Underwater Image Enhancement by Diffusion Model with Customized CLIP-Classifier
Shuaixin Liu, Kunqian Li, Yilin Ding, Qi Qi
TL;DR
This paper tackles the lack of real reference images in underwater image enhancement by introducing CLIP-UIE, a two-stage diffusion-based framework. The first stage trains on a large synthetic UIE-air dataset generated via color transfer to learn mappings from underwater degradation to the in-air natural domain, while the second stage employs a CLIP-Classifier to preserve prior in-air domain knowledge during joint fine-tuning with UIE benchmarks, bridging synthetic and real data gaps. A fast fine-tuning strategy concentrates updates in the high-frequency content, and a prompt-learning CLIP-Classifier provides robust, learnable prompts to stabilize guidance. Across multiple underwater image datasets, CLIP-UIE achieves state-of-the-art or competitive results with improved naturalness and color rendition, while offering up to 10× faster optimization than traditional fine-tuning.

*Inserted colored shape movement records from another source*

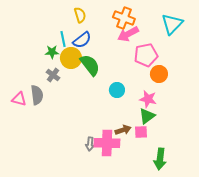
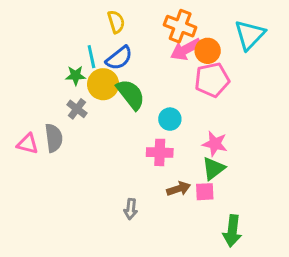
orange circle: (159, 74) -> (208, 51), moved
cyan circle: (117, 90) -> (170, 119), moved
pink cross: (107, 143) -> (160, 152), moved, size x0.7

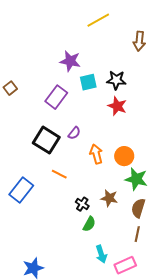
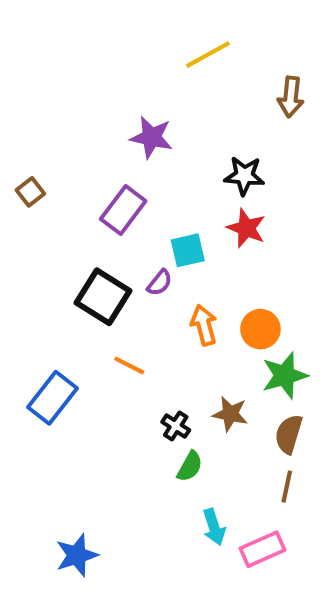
cyan square: (88, 82) -> (188, 250), moved
green star: (136, 179) -> (285, 376), turned -30

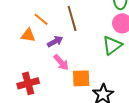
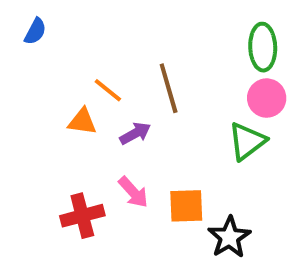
pink arrow: (61, 62) -> (133, 192), moved

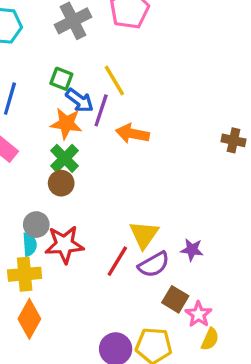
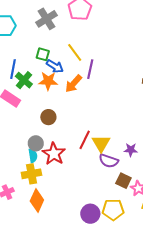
purple line: (101, 110) -> (90, 69), moved
orange arrow: (132, 134) -> (73, 84), moved, turned -54
green cross: (65, 158) -> (24, 80), moved
red star: (64, 244) -> (54, 154), turned -30
red line: (117, 261) -> (85, 140), moved
purple semicircle: (154, 264) -> (109, 161), turned 54

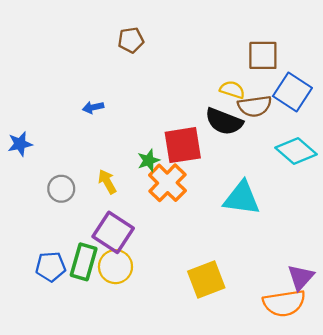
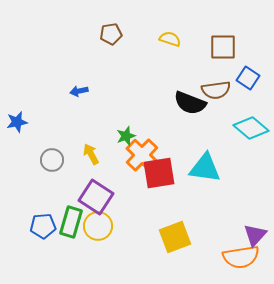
yellow semicircle: (232, 90) -> (170, 39), moved
blue square: (292, 92) -> (248, 78), size x0.7
red square: (183, 145) -> (159, 173), moved

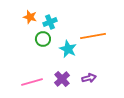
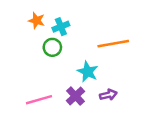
cyan star: (68, 49) -> (88, 72), moved

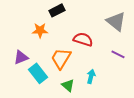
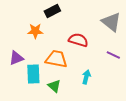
orange trapezoid: (61, 58) -> (56, 59), turned 70
cyan rectangle: (38, 73) -> (33, 74), turned 36
green triangle: (68, 85) -> (54, 86), moved

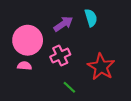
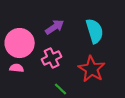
cyan semicircle: (91, 18) -> (95, 31), moved, size x1.4

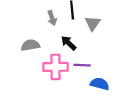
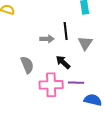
gray arrow: (52, 18) -> (47, 39), turned -72
gray semicircle: (30, 45) -> (27, 65), turned 78

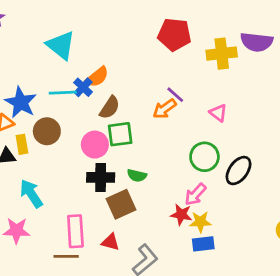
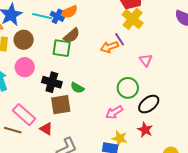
yellow cross: (222, 54) -> (133, 19), moved, turned 30
blue cross: (83, 87) -> (57, 16), turned -32
green square: (120, 134) -> (62, 48), moved
pink circle: (95, 145) -> (25, 67), moved
red star: (181, 215) -> (145, 130), moved
yellow star: (200, 222) -> (120, 138), moved
pink rectangle: (75, 231) -> (24, 115), turned -60

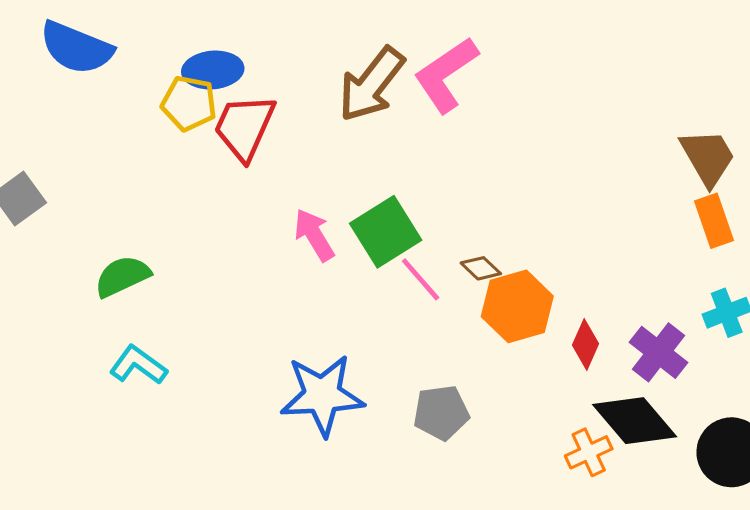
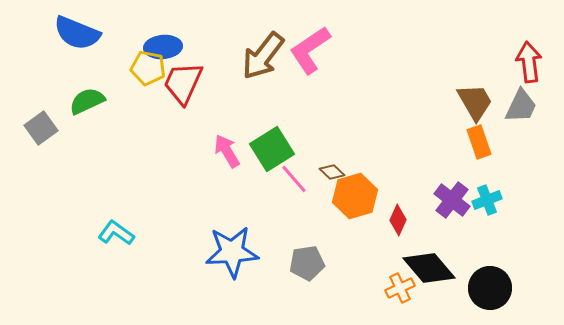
green semicircle: (122, 276) -> (87, 101), moved
purple cross: (658, 352) -> (452, 200), moved

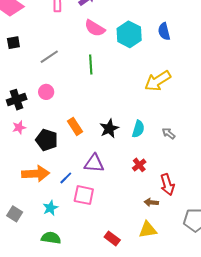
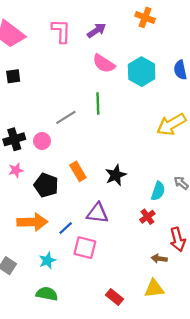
gray line: (49, 57) -> (66, 117), moved
pink circle: (46, 92) -> (42, 141), moved
cyan semicircle: (138, 129) -> (158, 191), moved

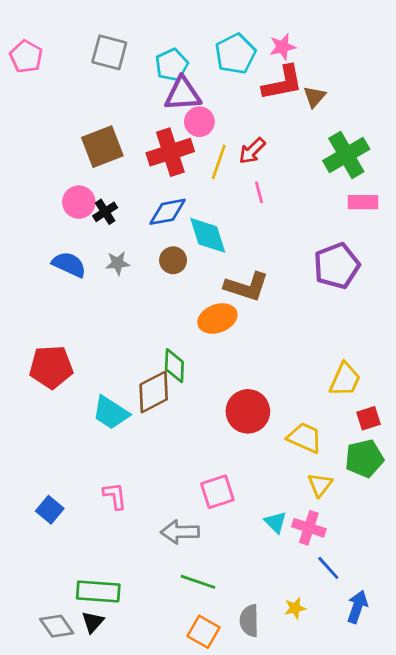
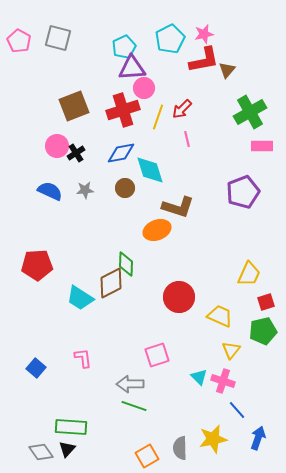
gray square: (109, 52) -> (58, 38), moved
green line: (198, 582) -> (134, 406), moved
yellow star: (295, 608) -> (213, 439), size x1.8
orange square: (204, 632) -> (147, 456), turned 30

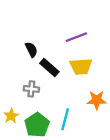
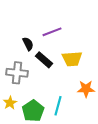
purple line: (76, 37) -> (52, 32), moved
gray cross: (31, 89) -> (17, 73), moved, size x1.5

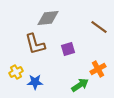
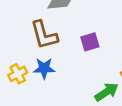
blue star: (35, 82) -> (44, 68), moved

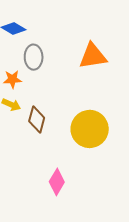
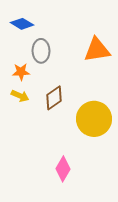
brown diamond: (37, 119) -> (54, 98), moved, turned 40

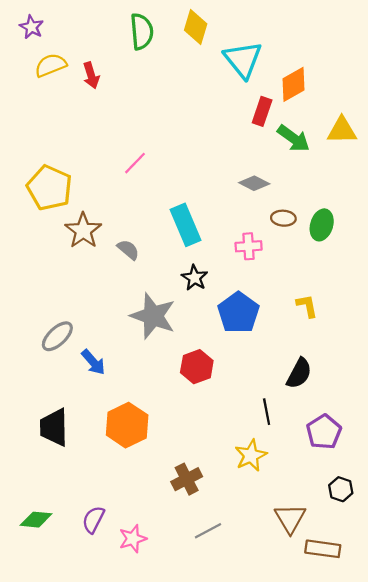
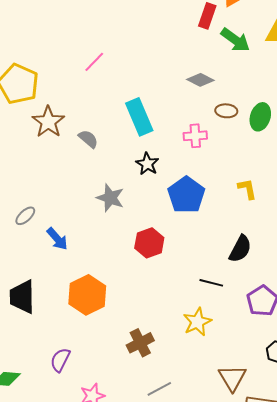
gray star: (153, 316) -> (110, 198), size x0.7
gray ellipse: (57, 336) -> (25, 216), size x0.7
black line: (267, 412) -> (211, 283), turned -65
purple semicircle: (93, 520) -> (60, 360), moved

The work advances practical UIE by reducing dependence on matched references and leveraging language-visual priors to guide domain-adaptive enhancement.
Abstract
Underwater Image Enhancement (UIE) aims to improve the visual quality from a low-quality input. Unlike other image enhancement tasks, underwater images suffer from the unavailability of real reference images. Although existing works exploit synthetic images and manually select well-enhanced images as reference images to train enhancement networks, their upper performance bound is limited by the reference domain. To address this challenge, we propose CLIP-UIE, a novel framework that leverages the potential of Contrastive Language-Image Pretraining (CLIP) for the UIE task. Specifically, we propose employing color transfer to yield synthetic images by degrading in-air natural images into corresponding underwater images, guided by the real underwater domain. This approach enables the diffusion model to capture the prior knowledge of mapping transitions from the underwater degradation domain to the real in-air natural domain. Still, fine-tuning the diffusion model for specific downstream tasks is inevitable and may result in the loss of this prior knowledge. To migrate this drawback, we combine the prior knowledge of the in-air natural domain with CLIP to train a CLIP-Classifier. Subsequently, we integrate this CLIP-Classifier with UIE benchmark datasets to jointly fine-tune the diffusion model, guiding the enhancement results towards the in-air natural domain. Additionally, for image enhancement tasks, we observe that both the image-to-image diffusion model and CLIP-Classifier primarily focus on the high-frequency region during fine-tuning. Therefore, we propose a new fine-tuning strategy that specifically targets the high-frequency region, which can be up to 10 times faster than traditional strategies. Extensive experiments demonstrate that our method exhibits a more natural appearance.